Chazal were so concerned that someone would violate the prohibition of ribbis that they wanted the lender to gain no perceived advantages from the loan, even when the gains are completely of a non-monetary nature. Thus, the lender may not ask the borrower to do him a favor that he would not have asked had he not loaned him money (Tosafos, Bava Metzia 64b s.v. Avol). Similarly, the borrower may not invite the lender to his simcha, if he would not have invited him otherwise.  It is even prohibited for the borrower to thank the lender for the loan (Graz, Hilchos Ribbis #9).
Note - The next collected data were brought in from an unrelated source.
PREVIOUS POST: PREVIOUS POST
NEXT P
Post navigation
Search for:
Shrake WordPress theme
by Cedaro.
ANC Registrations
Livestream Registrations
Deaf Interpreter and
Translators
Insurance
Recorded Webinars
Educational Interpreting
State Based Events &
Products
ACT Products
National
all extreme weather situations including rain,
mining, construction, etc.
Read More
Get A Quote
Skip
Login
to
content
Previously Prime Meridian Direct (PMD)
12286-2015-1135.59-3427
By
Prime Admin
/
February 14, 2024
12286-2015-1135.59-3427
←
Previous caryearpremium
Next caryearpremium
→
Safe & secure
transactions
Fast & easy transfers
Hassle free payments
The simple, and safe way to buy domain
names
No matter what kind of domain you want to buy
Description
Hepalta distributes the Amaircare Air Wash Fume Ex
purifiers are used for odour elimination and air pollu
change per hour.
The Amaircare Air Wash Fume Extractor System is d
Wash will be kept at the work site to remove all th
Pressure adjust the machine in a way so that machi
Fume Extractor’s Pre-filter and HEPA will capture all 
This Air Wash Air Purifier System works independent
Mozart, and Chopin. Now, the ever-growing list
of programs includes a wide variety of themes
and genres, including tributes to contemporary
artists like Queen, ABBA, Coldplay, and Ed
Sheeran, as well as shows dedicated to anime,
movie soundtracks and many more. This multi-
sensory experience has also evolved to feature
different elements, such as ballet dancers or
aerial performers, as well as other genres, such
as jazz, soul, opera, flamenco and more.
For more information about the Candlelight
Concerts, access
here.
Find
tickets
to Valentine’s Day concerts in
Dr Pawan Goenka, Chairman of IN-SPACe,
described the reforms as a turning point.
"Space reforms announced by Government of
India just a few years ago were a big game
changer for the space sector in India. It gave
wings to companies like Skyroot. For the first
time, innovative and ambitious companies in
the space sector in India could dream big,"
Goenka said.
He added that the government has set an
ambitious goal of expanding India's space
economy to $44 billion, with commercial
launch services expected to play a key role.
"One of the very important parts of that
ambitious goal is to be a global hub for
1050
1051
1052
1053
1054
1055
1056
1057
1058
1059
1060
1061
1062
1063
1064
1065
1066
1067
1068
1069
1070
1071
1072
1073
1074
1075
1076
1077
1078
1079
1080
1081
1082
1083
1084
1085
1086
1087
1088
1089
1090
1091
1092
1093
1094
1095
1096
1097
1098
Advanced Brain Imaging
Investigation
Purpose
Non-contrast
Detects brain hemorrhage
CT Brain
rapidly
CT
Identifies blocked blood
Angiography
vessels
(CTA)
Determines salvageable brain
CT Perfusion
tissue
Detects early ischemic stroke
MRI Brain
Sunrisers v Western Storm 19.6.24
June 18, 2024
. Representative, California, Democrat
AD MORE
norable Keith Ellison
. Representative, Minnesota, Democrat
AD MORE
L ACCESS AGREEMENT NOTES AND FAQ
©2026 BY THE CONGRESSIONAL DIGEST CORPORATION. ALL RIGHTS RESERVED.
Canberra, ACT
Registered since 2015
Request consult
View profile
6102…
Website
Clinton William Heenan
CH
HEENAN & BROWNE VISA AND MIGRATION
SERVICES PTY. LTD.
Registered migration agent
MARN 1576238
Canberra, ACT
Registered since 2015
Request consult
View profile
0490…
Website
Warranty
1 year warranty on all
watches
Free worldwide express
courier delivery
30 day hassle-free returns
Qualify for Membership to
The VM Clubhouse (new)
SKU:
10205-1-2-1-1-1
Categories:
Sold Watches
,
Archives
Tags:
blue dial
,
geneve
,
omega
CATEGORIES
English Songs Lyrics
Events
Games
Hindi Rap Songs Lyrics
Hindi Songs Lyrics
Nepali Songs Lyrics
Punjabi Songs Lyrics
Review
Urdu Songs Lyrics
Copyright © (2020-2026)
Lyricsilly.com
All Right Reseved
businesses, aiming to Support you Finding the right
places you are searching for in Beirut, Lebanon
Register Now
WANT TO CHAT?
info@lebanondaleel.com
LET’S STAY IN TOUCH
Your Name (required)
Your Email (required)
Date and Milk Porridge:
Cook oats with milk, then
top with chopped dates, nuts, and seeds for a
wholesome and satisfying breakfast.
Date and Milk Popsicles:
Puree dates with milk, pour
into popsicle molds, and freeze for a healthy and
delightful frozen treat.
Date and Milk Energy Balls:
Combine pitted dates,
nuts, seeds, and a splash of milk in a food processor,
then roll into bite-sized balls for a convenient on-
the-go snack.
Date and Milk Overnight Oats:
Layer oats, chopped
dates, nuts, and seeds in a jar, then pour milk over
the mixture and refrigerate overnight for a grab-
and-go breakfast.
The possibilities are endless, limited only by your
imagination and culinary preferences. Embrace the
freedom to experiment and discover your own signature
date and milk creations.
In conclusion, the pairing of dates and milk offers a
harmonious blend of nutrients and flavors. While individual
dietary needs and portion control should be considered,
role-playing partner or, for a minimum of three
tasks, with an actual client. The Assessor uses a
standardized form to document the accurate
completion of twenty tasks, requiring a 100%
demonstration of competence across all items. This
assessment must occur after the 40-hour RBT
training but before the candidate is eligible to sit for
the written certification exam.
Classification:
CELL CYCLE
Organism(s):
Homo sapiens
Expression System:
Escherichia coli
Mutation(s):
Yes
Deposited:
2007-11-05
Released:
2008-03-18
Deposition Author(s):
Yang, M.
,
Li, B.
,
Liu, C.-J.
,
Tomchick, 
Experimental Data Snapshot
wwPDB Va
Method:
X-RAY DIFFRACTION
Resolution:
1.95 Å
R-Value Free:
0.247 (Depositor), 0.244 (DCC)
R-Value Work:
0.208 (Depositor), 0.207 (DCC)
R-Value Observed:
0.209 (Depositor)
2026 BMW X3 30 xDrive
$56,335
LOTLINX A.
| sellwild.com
Chazal also prohibited ribbis that occurs before or after the loan exists. For example, it is prohibited for the borrower to bring a small gift to the lender, as a token of thanks for the loan (Mishnah Bava Metzia 75b). This is prohibited, even after the loan has been paid off, and even many years later.

Ribbis Without a Loan

The halacha prohibits charging for the use of one’s money, even when a loan did not actually take place. Thus, a merchant may not add interest charges to a bill (sent to a Jew), because it is past due. He is permitted to bill for the actual expenses accrued due to his having had to send an additional bill, as well as any other collection costs he incurs. However, the merchant may not add service charges because he was forced to borrow money off his credit line to cover the shortfall.

The prohibition against charging for delay of payment also applies to acquisitions. Thus, a store may not charge one price for cash and a different price for credit or delayed payment.

The borrower may pay a co-signer to guarantee a gemach loan. In a situation where the borrower defaults and the co-signer has to pay off the loan, the co-signer may collect what he paid from the borrower (Taz to Yoreh Deah 170:3).

Neighborly Loans

When neighbors borrow small items such as flour, sugar, or eggs, a loan has taken place. They may not intentionally return more than was borrowed, which would be considered ribbis. However, if they are uncertain exactly how much flour or sugar they borrowed, they are permitted to return enough to be certain that they have definitely returned as much as they borrowed (see Bava Metzia 75a). One may return an item that is similar, but not identical, to what was borrowed, if the buyer and seller are not concerned about the difference. Thus, one who borrowed a loaf of bread of one brand need not be concerned whether the loaf of bread that he returns is the same brand or the identical size (Rema, Yoreh Deah 162:1). Similarly, one need not be concerned that the price may have fluctuated in the interim (Shaar HaTziyun 450:4). .

Ribbis Without any Benefit to the Lender

The Torah prohibits ribbis if the borrower pays more than he borrowed, even when no benefit is gained by the lender.

An actual case will show us how people can be guilty of this violation without realizing it. Reuvain is involved in many chesed projects, including raising money for tzedakah. Yankel had an excellent business opportunity and asked Reuvain to help him finance his new endeavor, of course in a permitted fashion. Reuvain decided that he would rather utilize this opportunity for a different mitzvah. He tells Yankel, “Instead of becoming a partner in your business, I will lend you the money interest free, but I’d like to make a condition that some of the maaser from the profits goes to support a yeshiva.”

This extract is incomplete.